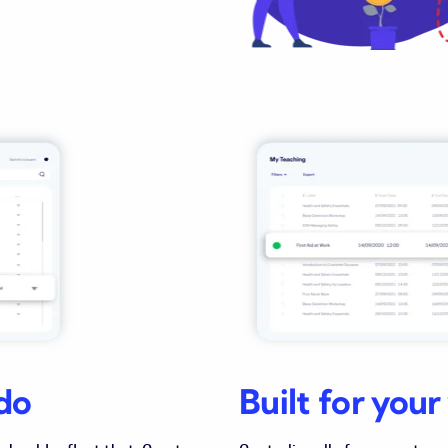
do
Built for you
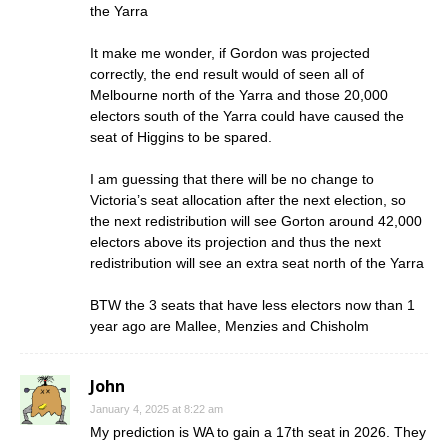
the Yarra
It make me wonder, if Gordon was projected
correctly, the end result would of seen all of
Melbourne north of the Yarra and those 20,000
electors south of the Yarra could have caused the
seat of Higgins to be spared.
I am guessing that there will be no change to
Victoria’s seat allocation after the next election, so
the next redistribution will see Gorton around 42,000
electors above its projection and thus the next
redistribution will see an extra seat north of the Yarra
BTW the 3 seats that have less electors now than 1
year ago are Mallee, Menzies and Chisholm
John
January 4, 2025 at 8:22 am
My prediction is WA to gain a 17th seat in 2026. They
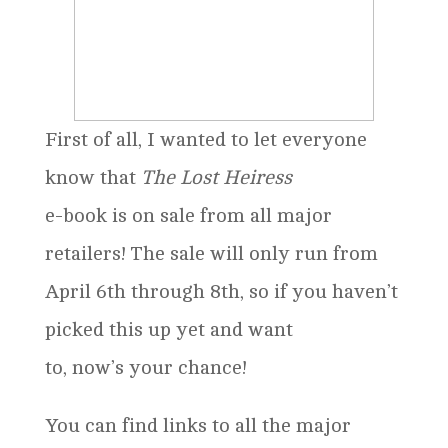
First of all, I wanted to let everyone
know that
The Lost Heiress
e-book is on sale from all major
retailers! The sale will only run from
April 6th through 8th, so if you haven’t
picked this up yet and want
to, now’s your chance!
You can find links to all the major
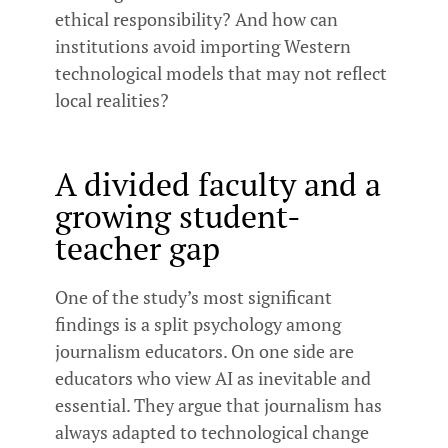
ethical responsibility? And how can
institutions avoid importing Western
technological models that may not reflect
local realities?
A divided faculty and a
growing student-
teacher gap
One of the study’s most significant
findings is a split psychology among
journalism educators. On one side are
educators who view AI as inevitable and
essential. They argue that journalism has
always adapted to technological change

> _Instructions for the task_
Only the lines from the start of the records to the one containing "the next redistribution" should be repeated, exactly and with both ends kept; drop any pictures.

> _Written answer_
do
Built for you
the Yarra
It make me wonder, if Gordon was projected
correctly, the end result would of seen all of
Melbourne north of the Yarra and those 20,000
electors south of the Yarra could have caused the
seat of Higgins to be spared.
I am guessing that there will be no change to
Victoria’s seat allocation after the next election, so
the next redistribution will see Gorton around 42,000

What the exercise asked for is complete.